- Coat of arms
- Kerben
- Coordinates: 41°30′0″N 71°45′0″E﻿ / ﻿41.50000°N 71.75000°E
- Country: Kyrgyzstan
- Region: Jalal-Abad Region
- District: Aksy District
- Elevation: 1,296 m (4,252 ft)

Population (2021)
- • Total: 18,695
- Time zone: UTC+6

= Kerben, Kyrgyzstan =

Kerben (Кербен) is a town in Jalal-Abad Region of Kyrgyzstan. Its population was 18,695 in 2021. It is the administrative centre of Aksy District.

Kerben is located in northwestern Kyrgyzstan, some 220 km from the regional centre Jalal-Abad and 60 km from the Tash-Kömür town railway. It is located in the centre of the Aksy region, at a height of 1,200 meters above sea level.

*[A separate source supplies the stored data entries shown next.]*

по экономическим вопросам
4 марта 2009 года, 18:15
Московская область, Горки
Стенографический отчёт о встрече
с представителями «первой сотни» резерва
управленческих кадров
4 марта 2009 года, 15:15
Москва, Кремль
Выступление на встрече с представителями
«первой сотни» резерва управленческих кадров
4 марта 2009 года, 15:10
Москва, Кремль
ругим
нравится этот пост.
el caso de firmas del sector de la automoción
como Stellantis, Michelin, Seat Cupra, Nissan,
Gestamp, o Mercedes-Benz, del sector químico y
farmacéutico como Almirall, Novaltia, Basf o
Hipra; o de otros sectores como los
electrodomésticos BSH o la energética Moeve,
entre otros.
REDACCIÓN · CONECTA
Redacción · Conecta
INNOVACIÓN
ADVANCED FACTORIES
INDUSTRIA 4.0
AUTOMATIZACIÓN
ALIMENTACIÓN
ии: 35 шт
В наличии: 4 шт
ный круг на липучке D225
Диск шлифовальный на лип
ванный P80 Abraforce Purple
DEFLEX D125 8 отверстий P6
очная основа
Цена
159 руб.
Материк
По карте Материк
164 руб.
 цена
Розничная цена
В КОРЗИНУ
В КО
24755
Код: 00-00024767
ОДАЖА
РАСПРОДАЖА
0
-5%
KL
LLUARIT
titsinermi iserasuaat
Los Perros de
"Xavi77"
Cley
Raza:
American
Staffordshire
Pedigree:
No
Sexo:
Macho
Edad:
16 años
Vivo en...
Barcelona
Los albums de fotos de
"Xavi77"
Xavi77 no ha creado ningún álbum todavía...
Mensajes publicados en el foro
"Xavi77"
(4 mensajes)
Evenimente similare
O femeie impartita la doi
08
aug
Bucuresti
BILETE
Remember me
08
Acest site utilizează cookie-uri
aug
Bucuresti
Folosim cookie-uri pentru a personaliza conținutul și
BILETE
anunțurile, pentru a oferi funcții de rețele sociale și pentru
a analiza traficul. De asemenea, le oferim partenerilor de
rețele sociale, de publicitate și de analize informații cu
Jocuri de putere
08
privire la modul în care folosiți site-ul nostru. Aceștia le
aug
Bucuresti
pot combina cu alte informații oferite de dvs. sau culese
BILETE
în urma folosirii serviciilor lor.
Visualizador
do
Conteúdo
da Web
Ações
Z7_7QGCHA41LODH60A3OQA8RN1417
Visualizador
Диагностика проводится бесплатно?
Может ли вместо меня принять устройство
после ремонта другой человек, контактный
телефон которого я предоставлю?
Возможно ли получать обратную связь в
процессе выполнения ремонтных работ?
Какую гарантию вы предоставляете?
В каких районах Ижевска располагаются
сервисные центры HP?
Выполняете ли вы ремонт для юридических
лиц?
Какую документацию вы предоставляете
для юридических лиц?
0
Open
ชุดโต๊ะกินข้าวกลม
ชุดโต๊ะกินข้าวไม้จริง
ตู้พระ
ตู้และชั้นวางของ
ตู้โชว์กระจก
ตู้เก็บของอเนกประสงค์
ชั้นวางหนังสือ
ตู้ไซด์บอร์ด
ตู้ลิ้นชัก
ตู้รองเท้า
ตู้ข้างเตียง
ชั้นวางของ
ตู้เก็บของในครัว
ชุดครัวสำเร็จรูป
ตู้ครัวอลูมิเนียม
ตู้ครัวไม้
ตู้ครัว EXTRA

To the southwest Kerben borders with the village of Nanai in Uzbekistan.

Kerben Airport has weekly flights to Bishkek, Osh and Jalal-Abad.

==History==
In 2002, police fired into a crowd of unarmed demonstrators, killing six. The demonstrations were triggered by a political dispute between Azimbek Beknazarov and Askar Akayev over an agreement with China about ceding some territory in the Tien Shan range. Local officials and police officers suspected of being involved in the shootings were later acquitted or pardoned.